**Work item:** Print the line where "South Afican opener Quinton De Kock scored hi" occurs and every line that follows it in the data below, ending with the last line, precisely as written.

---- Input data

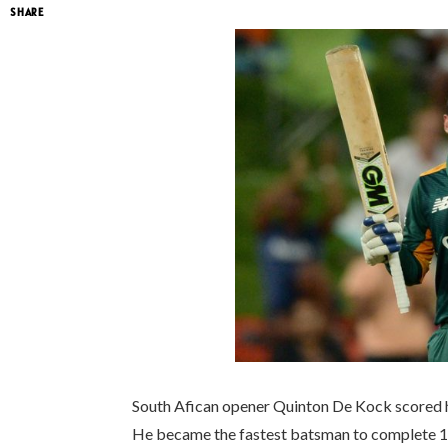
SHARE
South Afican opener Quinton De Kock scored hi
He became the fastest batsman to complete 1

--------

**Written solution:**
South Afican opener Quinton De Kock scored hi
He became the fastest batsman to complete 1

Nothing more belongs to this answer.